[EXERCISE OBJECTIVE] Could you transcribe every record below exactly as written, leaving out any pictures?

====== DATA

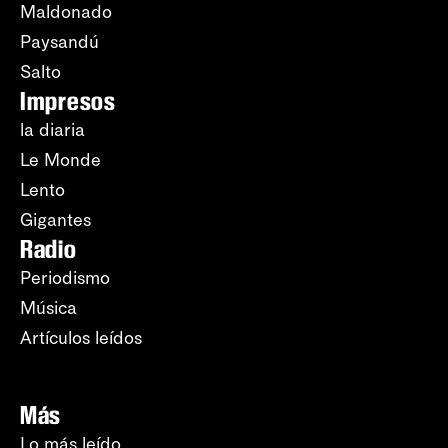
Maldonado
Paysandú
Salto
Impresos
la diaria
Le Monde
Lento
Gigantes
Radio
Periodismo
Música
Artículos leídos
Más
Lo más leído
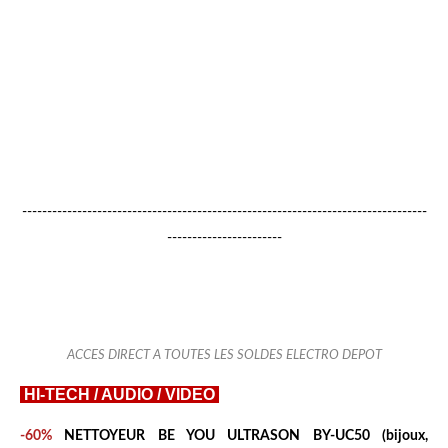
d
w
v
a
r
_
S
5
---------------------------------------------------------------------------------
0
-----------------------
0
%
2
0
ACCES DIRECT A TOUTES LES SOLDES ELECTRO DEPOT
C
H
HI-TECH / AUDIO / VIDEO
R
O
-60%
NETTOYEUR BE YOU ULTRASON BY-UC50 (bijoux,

============

[RESPONSE]
Maldonado
Paysandú
Salto
Impresos
la diaria
Le Monde
Lento
Gigantes
Radio
Periodismo
Música
Artículos leídos
Más
Lo más leído
d
w
v
a
r
_
S
5
---------------------------------------------------------------------------------
0
-----------------------
0
%
2
0
ACCES DIRECT A TOUTES LES SOLDES ELECTRO DEPOT
C
H
HI-TECH / AUDIO / VIDEO
R
O
-60%
NETTOYEUR BE YOU ULTRASON BY-UC50 (bijoux,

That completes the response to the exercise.